Wherever the word "Number" appears in a line of the data, that line should be copied.

MATERIAL PROVIDED:
────────

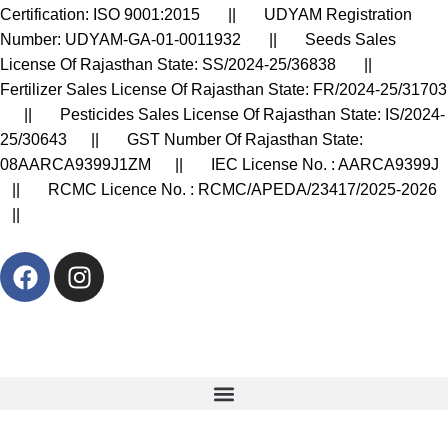
Certification: ISO 9001:2015 || UDYAM Registration
Number: UDYAM-GA-01-0011932 || Seeds Sales
License Of Rajasthan State: SS/2024-25/36838 ||
Fertilizer Sales License Of Rajasthan State: FR/2024-25/31703
|| Pesticides Sales License Of Rajasthan State: IS/2024-
25/30643 || GST Number Of Rajasthan State:
08AARCA9399J1ZM || IEC License No. : AARCA9399J
|| RCMC Licence No. : RCMC/APEDA/23417/2025-2026
||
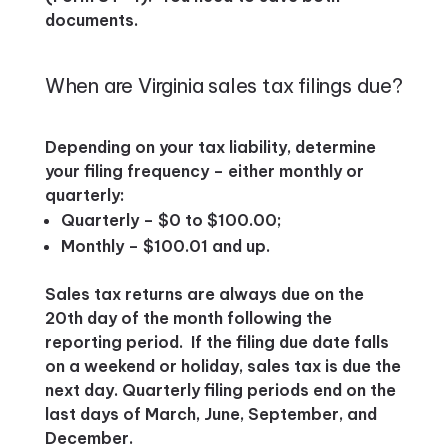
documents.
When are Virginia sales tax filings due?
Depending on your tax liability, determine
your filing frequency – either monthly or
quarterly:
Quarterly – $0 to $100.00;
Monthly – $100.01 and up.
Sales tax returns are always due on the
20th day of the month following the
reporting period. If the filing due date falls
on a weekend or holiday, sales tax is due the
next day. Quarterly filing periods end on the
last days of March, June, September, and
December.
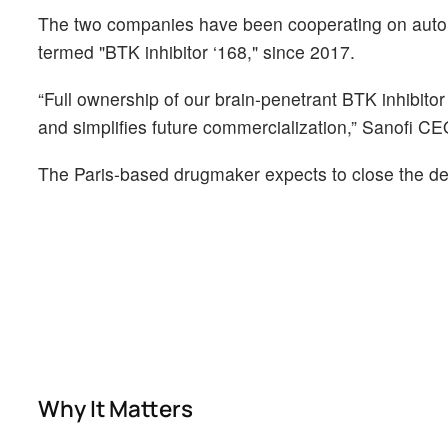
The two companies have been cooperating on autoim
termed "BTK inhibitor ‘168," since 2017.
“Full ownership of our brain-penetrant BTK inhibito
and simplifies future commercialization,” Sanofi C
The Paris-based drugmaker expects to close the dea
Why It Matters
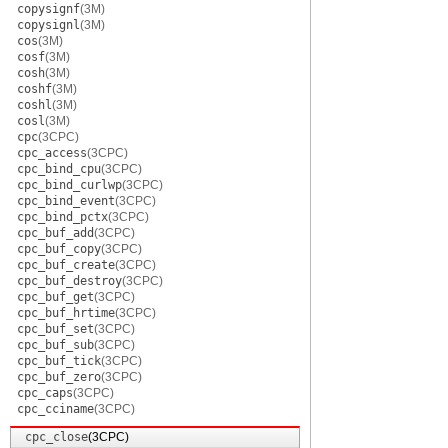
copysignf
(3M)
copysignl
(3M)
cos
(3M)
cosf
(3M)
cosh
(3M)
coshf
(3M)
coshl
(3M)
cosl
(3M)
cpc
(3CPC)
cpc_access
(3CPC)
cpc_bind_cpu
(3CPC)
cpc_bind_curlwp
(3CPC)
cpc_bind_event
(3CPC)
cpc_bind_pctx
(3CPC)
cpc_buf_add
(3CPC)
cpc_buf_copy
(3CPC)
cpc_buf_create
(3CPC)
cpc_buf_destroy
(3CPC)
cpc_buf_get
(3CPC)
cpc_buf_hrtime
(3CPC)
cpc_buf_set
(3CPC)
cpc_buf_sub
(3CPC)
cpc_buf_tick
(3CPC)
cpc_buf_zero
(3CPC)
cpc_caps
(3CPC)
cpc_cciname
(3CPC)
cpc_close
(3CPC)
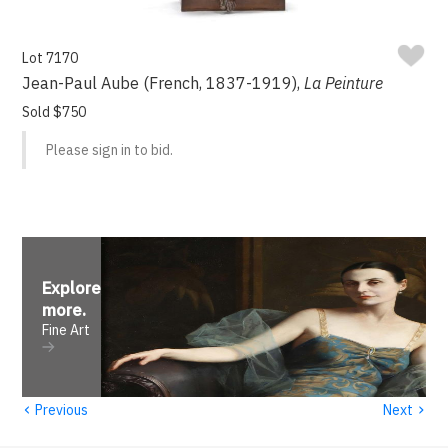
Lot 7170
Jean-Paul Aube (French, 1837-1919),
La Peinture
Sold $750
Please sign in to bid.
Explore
more
.
Fine Art
‹
›
Previous
Next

────────

FINISHED TASK:
Number: UDYAM-GA-01-0011932 || Seeds Sales
25/30643 || GST Number Of Rajasthan State:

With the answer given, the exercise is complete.